Differential cell counts from peritoneal exudates following thioglycollate-induced peritonitis (N = 6–8 mice/group, n.d. = not determined).

Sufficient Deficient Deficient + AscA
Day 1 PMN (×106) 20.02 ± 3.4 23.2 ± 2.6 n.d.
M0 (×106) 5.0 ± 0.8 3.9 ± 0.6 n.d.

Day 3 PMN (×106) 1.8 ± 0.4 8.1 ± 1.9a 3.8 ± 0.4
M0 (×106) 18.4 ± 3.2 13.1 ± 3.1 14.5 ± 3.2

Day 5 PMN (×106) 1.0 ± 0.6 4.4 ± 1.1b 0.4 ± 0.2c
M0 (×106) 18.8 ± 5.6 22.1 ± 4.2 14.3 ± 4.1

aSufficient versus deficient, P = 0.006.

bSufficient versus deficient, P = 0.02.

cDeficient versus deficient + AscA, P = 0.02.

3.2. Spatiotemporal Profiling of Inflammatory Mediators following TG-Induced Peritoneal Inflammation

We previously observed that TG-elicited PMN from VitC deficient mice (on day 1) demonstrated increased expression of the proinflammatory genes TNFα and IL-1β [28]. Here we examined the expression of multiple pro- and anti-inflammatory mediators originating from macrophages, the predominant cell type recruited to the inflamed peritoneum on days 3 and 5. As seen in Figure 2, significant differences were evident in the magnitude of pro- and anti-inflammatory mediator expression on days 3 and 5. On day 3, increased expression of the proinflammatory mediators (IL-1β, TNFα, and MCP-1) was observed in macrophages from VitC deficient mice when compared to macrophages from VitC sufficient mice (Figure 2(a), (A), (C), and (E)). Proinflammatory gene expression was significantly attenuated by i.p. infusion of AscA in the VitC deficient mice (Figure 2(a), (A), (C), and (E)). In contrast, anti-inflammatory gene expression (YM1 and Arg1, but not IL-10) was elevated in macrophages from VitC sufficient mice (Figure 2(a), (B), (D), and (F)). Daily AscA infusion induced YM1 expression in VitC deficient macrophages but failed to restore Arg1 expression. IL-10 expression on the other hand was significantly lowered by AscA infusion on day 3 (Figure 2(a), (B), (D), and (F)).

Figure 2.

Figure 2

Spatiotemporal profiling of inflammatory mediators following TG-induced peritoneal inflammation. Real time QPCR for IL-1β, TNFα, MCP-1, YM1, Arg1, and IL-10 mRNA from peritoneal macrophages elicited on day 3 (a) and day 5 (b) following TG-induced peritonitis from VitC sufficient and deficient Gulo−/− mice. Following TG challenge, some VitC deficient mice were randomized to receive daily i.p. injection of VitC as AscA (200 mg/kg in saline) for a further 3 days (day 3, deficient + AscA) or 5 days (day 5, deficient + AscA) (N = 6 mice/group, ns = not significant).
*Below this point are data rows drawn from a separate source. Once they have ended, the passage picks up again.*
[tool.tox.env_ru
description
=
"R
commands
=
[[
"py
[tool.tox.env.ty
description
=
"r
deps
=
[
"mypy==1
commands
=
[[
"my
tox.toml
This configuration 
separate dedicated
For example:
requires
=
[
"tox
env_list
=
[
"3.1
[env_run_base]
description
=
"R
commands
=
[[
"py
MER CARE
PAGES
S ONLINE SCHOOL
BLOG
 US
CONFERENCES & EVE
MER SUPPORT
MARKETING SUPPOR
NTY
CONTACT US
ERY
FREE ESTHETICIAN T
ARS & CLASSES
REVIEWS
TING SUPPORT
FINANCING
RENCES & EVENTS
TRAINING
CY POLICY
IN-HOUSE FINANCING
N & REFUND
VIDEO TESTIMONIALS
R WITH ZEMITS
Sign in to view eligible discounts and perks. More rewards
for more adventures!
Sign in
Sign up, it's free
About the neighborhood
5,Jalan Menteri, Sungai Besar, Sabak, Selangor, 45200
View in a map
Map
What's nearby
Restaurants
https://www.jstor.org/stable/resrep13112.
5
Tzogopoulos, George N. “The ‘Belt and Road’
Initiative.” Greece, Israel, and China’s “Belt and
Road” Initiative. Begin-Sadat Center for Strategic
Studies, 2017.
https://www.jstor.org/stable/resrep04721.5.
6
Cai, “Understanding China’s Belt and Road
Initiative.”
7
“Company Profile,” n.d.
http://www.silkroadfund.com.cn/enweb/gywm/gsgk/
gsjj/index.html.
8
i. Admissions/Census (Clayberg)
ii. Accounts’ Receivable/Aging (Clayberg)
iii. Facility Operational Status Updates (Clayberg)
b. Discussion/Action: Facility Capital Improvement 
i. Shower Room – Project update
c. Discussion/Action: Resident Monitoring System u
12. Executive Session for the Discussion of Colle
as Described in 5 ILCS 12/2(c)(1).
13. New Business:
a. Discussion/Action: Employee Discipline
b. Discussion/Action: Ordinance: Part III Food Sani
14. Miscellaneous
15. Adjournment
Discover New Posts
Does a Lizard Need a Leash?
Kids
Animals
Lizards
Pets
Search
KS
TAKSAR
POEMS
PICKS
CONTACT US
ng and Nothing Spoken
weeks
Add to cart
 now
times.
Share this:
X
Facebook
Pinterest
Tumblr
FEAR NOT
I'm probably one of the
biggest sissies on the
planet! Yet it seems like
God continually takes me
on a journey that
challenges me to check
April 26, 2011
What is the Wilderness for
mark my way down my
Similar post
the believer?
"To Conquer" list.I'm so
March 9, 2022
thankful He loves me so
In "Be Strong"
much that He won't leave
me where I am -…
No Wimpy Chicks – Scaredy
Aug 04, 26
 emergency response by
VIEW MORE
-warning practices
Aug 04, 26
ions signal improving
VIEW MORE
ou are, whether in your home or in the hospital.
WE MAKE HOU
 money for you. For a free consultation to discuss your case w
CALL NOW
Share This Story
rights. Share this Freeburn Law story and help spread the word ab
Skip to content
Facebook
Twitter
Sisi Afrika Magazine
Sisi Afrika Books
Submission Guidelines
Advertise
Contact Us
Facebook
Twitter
On day 5 (Figure 2(b)), proinflammatory gene expression remained persistently elevated in macrophages from VitC deficient mice (IL-1β and MCP-1) but was attenuated by AscA infusion. In contrast, anti-inflammatory gene expression in VitC deficient macrophages was significantly higher when compared to macrophages from VitC sufficient mice (Arg1, IL-10). AscA infusion did not alter anti-inflammatory gene expression on day 5 although Arg1 levels were now similar to that observed in VitC sufficient mice (Figure 2(b), (B), (D), and (F)).
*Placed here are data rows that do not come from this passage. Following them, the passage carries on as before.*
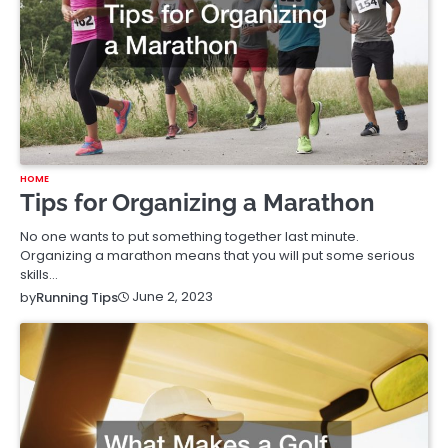
HOME
Tips for Organizing a Marathon
No one wants to put something together last minute.
Organizing a marathon means that you will put some serious
skills…
June 2, 2023
by
Running Tips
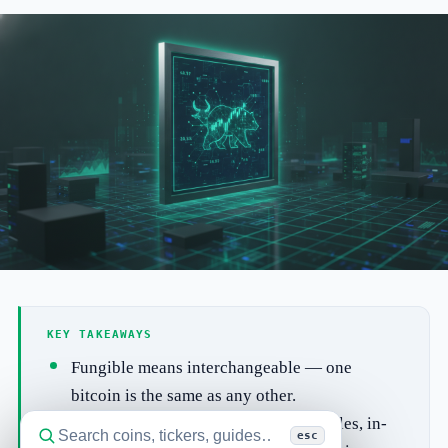
KEY TAKEAWAYS
Fungible means interchangeable — one
bitcoin is the same as any other.
NFTs can point to digital art, collectibles, in-
esc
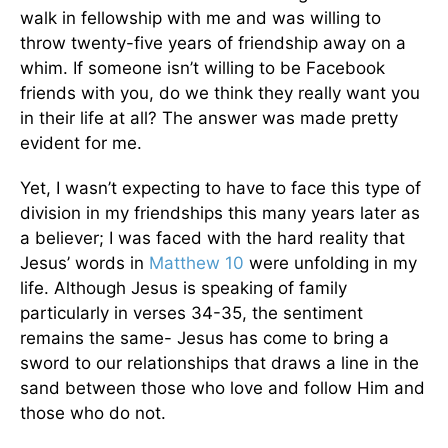
walk in fellowship with me and was willing to
throw twenty-five years of friendship away on a
whim. If someone isn’t willing to be Facebook
friends with you, do we think they really want you
in their life at all? The answer was made pretty
evident for me.
Yet, I wasn’t expecting to have to face this type of
division in my friendships this many years later as
a believer; I was faced with the hard reality that
Jesus’ words in
Matthew 10
were unfolding in my
life. Although Jesus is speaking of family
particularly in verses 34-35, the sentiment
remains the same- Jesus has come to bring a
sword to our relationships that draws a line in the
sand between those who love and follow Him and
those who do not.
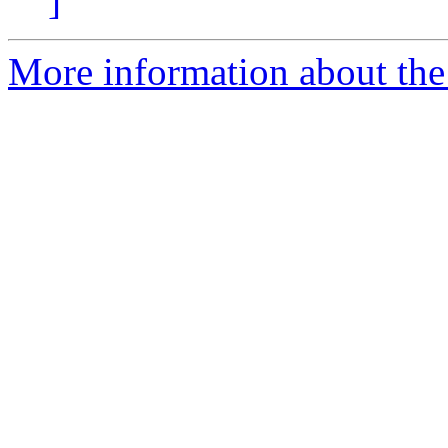
]
More information about the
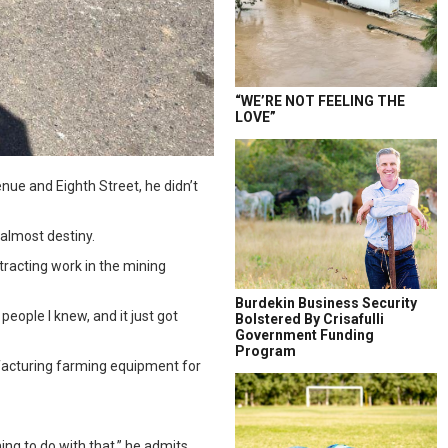
“WE’RE NOT FEELING THE
LOVE”
nue and Eighth Street, he didn’t
 almost destiny.
tracting work in the mining
Burdekin Business Security
 people I knew, and it just got
Bolstered By Crisafulli
Government Funding
Program
ufacturing farming equipment for
ing to do with that,” he admits.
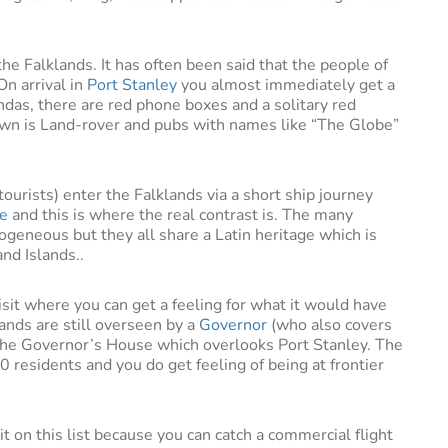
he Falklands. It has often been said that the people of
On arrival in
Port Stanley
you almost immediately get a
andas, there are red phone boxes and a solitary red
town is Land-rover and pubs with names like “The Globe”
tourists) enter the Falklands via a short ship journey
le
and this is where the real contrast is. The many
ogeneous but they all share a Latin heritage which is
and Islands..
visit where you can get a feeling for what it would have
lands are still overseen by a
Governor
(who also covers
n the Governor’s House which overlooks Port Stanley. The
00 residents and you do get feeling of being at frontier
it on this list because you can catch a commercial flight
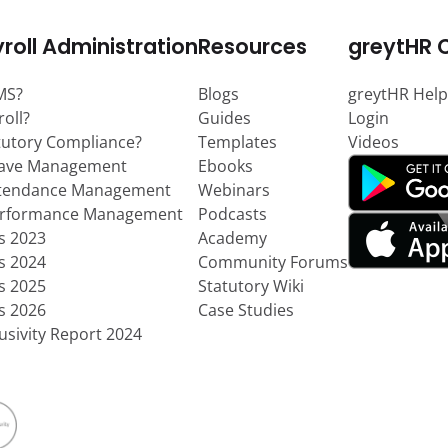
roll Administration
Resources
greytHR 
MS?
Blogs
greytHR Help
roll?
Guides
Login
tutory Compliance?
Templates
Videos
eave Management
Ebooks
ttendance Management
Webinars
erformance Management
Podcasts
ts 2023
Academy
ts 2024
Community Forums
ts 2025
Statutory Wiki
ts 2026
Case Studies
usivity Report 2024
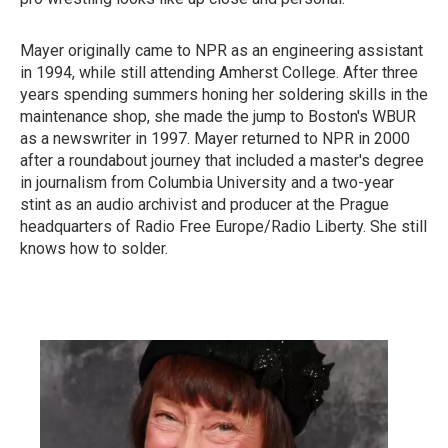
Mayer originally came to NPR as an engineering assistant
in 1994, while still attending Amherst College. After three
years spending summers honing her soldering skills in the
maintenance shop, she made the jump to Boston's WBUR
as a newswriter in 1997. Mayer returned to NPR in 2000
after a roundabout journey that included a master's degree
in journalism from Columbia University and a two-year
stint as an audio archivist and producer at the Prague
headquarters of Radio Free Europe/Radio Liberty. She still
knows how to solder.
3.3. Ex Vivo Bacterial Lipopolysaccharide Differentially Activate Proinflammatory Gene Expression in Macrophages from VitC Sufficient and Deficient Mice

Canali et al. recently showed that in contrast with baseline physiological activation, exposure to a second “hit” such as an inflammatory stimulus results in a markedly different modulation of gene expression in human peripheral blood mononuclear cells in the presence or absence of VitC supplementation [45]. To examine whether peritoneal macrophages would exhibit an altered modulation of gene expression, we exposed day 3 peritoneal macrophages from VitC sufficient and deficient mice to bacterial lipopolysaccharide (LPS, 50 ng/mL). Some macrophages were incubated with AscA (3 mM, 16 hours) prior to LPS exposure. As seen in Figures 3(a) and 3(b), LPS exposure resulted in a robust increase in expression of proinflammatory markers (IL-1β, TNFα) in macrophages from VitC sufficient mice. Proinflammatory gene expression was also induced in macrophages from VitC deficient mice, but the magnitude of induction was significantly greater than that observed in the VitC sufficient macrophages (Figures 3(a) and 3(b)). Importantly, exposure of VitC deficient macrophages to AscA prior to LPS significantly attenuated IL-1β and TNFα expression. Increased NFκB activation (Figure 3(c)) and iNOS protein expression (Figure 3(d)) was observed upon exposure of VitC deficient macrophages to LPS (P < 0.05). AscA pretreatment attenuated NFκB activation and iNOS expression in VitC deficient macrophages.

Figure 3.

Figure 3

LPS differentially activates proinflammatory gene expression in macrophages from vitamin C sufficient and deficient mice. Peritoneal macrophages elicited on day 3 following TG-induced peritonitis from VitC sufficient and deficient Gulo−/− mice were exposed to LPS (50 ng/mL) for 4 hours. Macrophages from some VitC deficient mice were incubated with AscA (3 mM, 16 hours) prior to LPS exposure (deficient + AscA). Real time QPCR was performed for IL-1β (a) and TNFα (b) (N = 6/group). (c) Upper panel: representative western blot for expression of phospho-NFκB and NFκB from VitC deficient macrophages exposed to media alone (M), AscA (3 mM, 16 hours (AscA)), LPS (50 ng/mL) for 1 hour (LPS), or AscA for 16 hours followed by LPS for 1 hour (LPS + AscA). Lower panel: densitometry for normalized expression of phospho-NFκB from macrophages (N = 3/group). (d) Upper panel: representative western blot for expression of iNOS and actin from macrophages groups described in (c) and exposure to LPS (50 ng/mL) for 4 hour. Lower panel: densitometry for normalized expression of iNOS from macrophages (N = 3/group).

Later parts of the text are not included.